Records shown:
● ● ●
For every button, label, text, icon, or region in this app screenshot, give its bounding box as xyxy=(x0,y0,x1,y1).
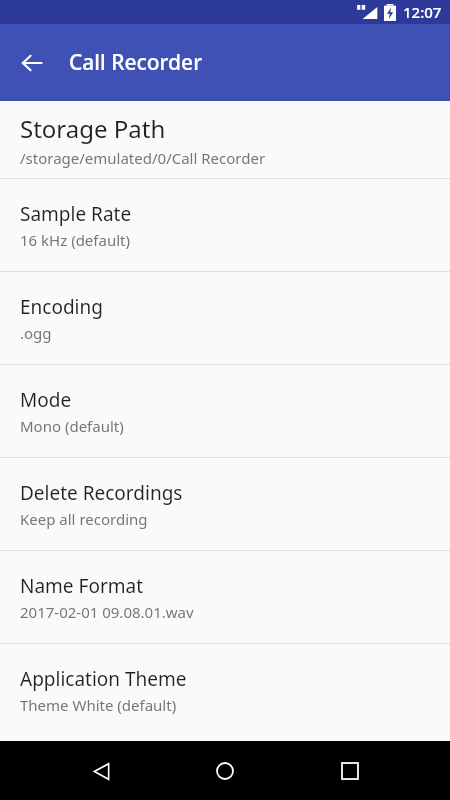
staticText: Storage Path xyxy=(20,112,166,145)
staticText: Keep all recording xyxy=(20,509,148,529)
button[interactable]: Back xyxy=(77,747,125,795)
button[interactable]: Back xyxy=(8,39,56,87)
staticText: Mono (default) xyxy=(20,416,124,436)
staticText: Sample Rate xyxy=(20,201,132,227)
button[interactable]: Encoding xyxy=(0,272,450,364)
staticText: Encoding xyxy=(20,294,103,320)
button[interactable]: Sample Rate xyxy=(0,179,450,271)
staticText: Delete Recordings xyxy=(20,480,183,506)
staticText: Theme White (default) xyxy=(20,695,177,715)
staticText: Application Theme xyxy=(20,666,187,692)
staticText: .ogg xyxy=(20,323,52,343)
staticText: /storage/emulated/0/Call Recorder xyxy=(20,148,266,168)
button[interactable]: Name Format xyxy=(0,551,450,643)
button[interactable]: Recent apps xyxy=(326,747,374,795)
button[interactable]: Mode xyxy=(0,365,450,457)
button[interactable]: Storage Path xyxy=(0,101,450,178)
button[interactable]: Delete Recordings xyxy=(0,458,450,550)
staticText: Call Recorder xyxy=(69,48,203,77)
button[interactable]: Application Theme xyxy=(0,644,450,736)
staticText: 16 kHz (default) xyxy=(20,230,130,250)
staticText: Name Format xyxy=(20,573,144,599)
staticText: 12:07 xyxy=(403,2,442,22)
button[interactable]: Home xyxy=(201,747,249,795)
staticText: Mode xyxy=(20,387,72,413)
staticText: 2017-02-01 09.08.01.wav xyxy=(20,602,194,622)
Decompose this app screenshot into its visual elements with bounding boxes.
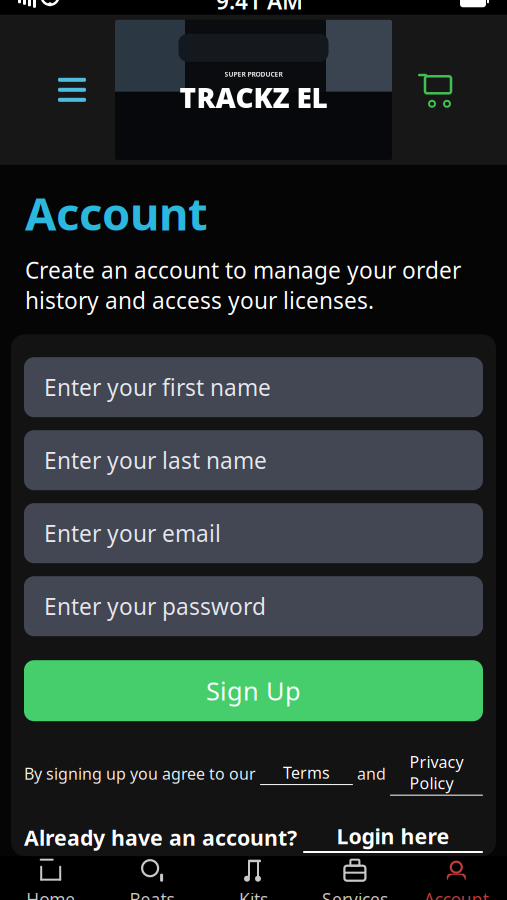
staticText: Enter your first name	[44, 372, 271, 402]
button[interactable]: Cart	[392, 15, 478, 165]
staticText: Terms	[283, 762, 330, 783]
staticText: Services	[322, 888, 388, 900]
button[interactable]: Enter your first name	[24, 357, 483, 417]
staticText: Kits	[239, 888, 268, 900]
button[interactable]: Enter your last name	[24, 430, 483, 490]
staticText: Enter your password	[44, 591, 266, 621]
staticText: Privacy Policy	[410, 751, 464, 794]
staticText: Beats	[130, 888, 175, 900]
staticText: Enter your email	[44, 518, 221, 548]
button[interactable]: By signing up you agree to our	[24, 721, 483, 796]
staticText: 9:41 AM	[216, 0, 303, 16]
staticText: TRACKZ EL	[180, 79, 328, 116]
staticText: Account	[424, 888, 489, 900]
button[interactable]: Already have an account?	[24, 796, 483, 853]
button[interactable]: Home	[0, 856, 101, 900]
staticText: By signing up you agree to our	[24, 763, 260, 784]
staticText: Already have an account?	[24, 823, 303, 852]
button[interactable]: Beats	[101, 856, 203, 900]
button[interactable]: Enter your email	[24, 503, 483, 563]
button[interactable]: Services	[304, 856, 406, 900]
staticText: Create an account to manage your order h…	[25, 255, 461, 315]
staticText: Sign Up	[206, 674, 301, 708]
button[interactable]: Kits	[203, 856, 304, 900]
staticText: Login here	[336, 822, 450, 850]
staticText: Account	[25, 183, 208, 243]
staticText: Enter your last name	[44, 445, 267, 475]
button[interactable]: Enter your password	[24, 576, 483, 636]
button[interactable]: Menu	[29, 15, 115, 165]
button[interactable]: Sign Up	[24, 660, 483, 721]
staticText: Home	[26, 888, 75, 900]
staticText: SUPER PRODUCER	[224, 70, 282, 79]
staticText: and	[353, 763, 390, 784]
button[interactable]: Account	[406, 856, 507, 900]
● ● ●
What the exercise asks:
Pictures stay out; the entries above are to be output exactly as given.

Written reply:
For every button, label, text, icon, or region in this app screenshot, give its bounding box as xyxy=(x0,y0,x1,y1).
staticText: Storage Path xyxy=(20,112,166,145)
staticText: Keep all recording xyxy=(20,509,148,529)
button[interactable]: Back xyxy=(77,747,125,795)
button[interactable]: Back xyxy=(8,39,56,87)
staticText: Mono (default) xyxy=(20,416,124,436)
staticText: Sample Rate xyxy=(20,201,132,227)
button[interactable]: Encoding xyxy=(0,272,450,364)
staticText: Encoding xyxy=(20,294,103,320)
button[interactable]: Sample Rate xyxy=(0,179,450,271)
staticText: Delete Recordings xyxy=(20,480,183,506)
staticText: Theme White (default) xyxy=(20,695,177,715)
staticText: Application Theme xyxy=(20,666,187,692)
staticText: .ogg xyxy=(20,323,52,343)
staticText: /storage/emulated/0/Call Recorder xyxy=(20,148,266,168)
button[interactable]: Name Format xyxy=(0,551,450,643)
button[interactable]: Recent apps xyxy=(326,747,374,795)
button[interactable]: Mode xyxy=(0,365,450,457)
button[interactable]: Storage Path xyxy=(0,101,450,178)
button[interactable]: Delete Recordings xyxy=(0,458,450,550)
staticText: Call Recorder xyxy=(69,48,203,77)
button[interactable]: Application Theme xyxy=(0,644,450,736)
staticText: 16 kHz (default) xyxy=(20,230,130,250)
staticText: Name Format xyxy=(20,573,144,599)
staticText: 12:07 xyxy=(403,2,442,22)
button[interactable]: Home xyxy=(201,747,249,795)
staticText: Mode xyxy=(20,387,72,413)
staticText: 2017-02-01 09.08.01.wav xyxy=(20,602,194,622)
Decompose this app screenshot into its visual elements with bounding boxes.
staticText: Enter your first name	[44, 372, 271, 402]
button[interactable]: Cart	[392, 15, 478, 165]
staticText: Terms	[283, 762, 330, 783]
staticText: Services	[322, 888, 388, 900]
button[interactable]: Enter your first name	[24, 357, 483, 417]
staticText: Kits	[239, 888, 268, 900]
button[interactable]: Enter your last name	[24, 430, 483, 490]
staticText: Enter your password	[44, 591, 266, 621]
staticText: Privacy Policy	[410, 751, 464, 794]
staticText: Beats	[130, 888, 175, 900]
staticText: Enter your email	[44, 518, 221, 548]
button[interactable]: By signing up you agree to our	[24, 721, 483, 796]
staticText: 9:41 AM	[216, 0, 303, 16]
staticText: TRACKZ EL	[180, 79, 328, 116]
staticText: Account	[424, 888, 489, 900]
button[interactable]: Already have an account?	[24, 796, 483, 853]
button[interactable]: Home	[0, 856, 101, 900]
staticText: By signing up you agree to our	[24, 763, 260, 784]
staticText: Already have an account?	[24, 823, 303, 852]
button[interactable]: Beats	[101, 856, 203, 900]
button[interactable]: Enter your email	[24, 503, 483, 563]
button[interactable]: Services	[304, 856, 406, 900]
staticText: Create an account to manage your order h…	[25, 255, 461, 315]
staticText: Sign Up	[206, 674, 301, 708]
button[interactable]: Kits	[203, 856, 304, 900]
staticText: Login here	[336, 822, 450, 850]
staticText: Account	[25, 183, 208, 243]
staticText: Enter your last name	[44, 445, 267, 475]
button[interactable]: Enter your password	[24, 576, 483, 636]
button[interactable]: Menu	[29, 15, 115, 165]
button[interactable]: Sign Up	[24, 660, 483, 721]
staticText: Home	[26, 888, 75, 900]
staticText: SUPER PRODUCER	[224, 70, 282, 79]
staticText: and	[353, 763, 390, 784]
button[interactable]: Account	[406, 856, 507, 900]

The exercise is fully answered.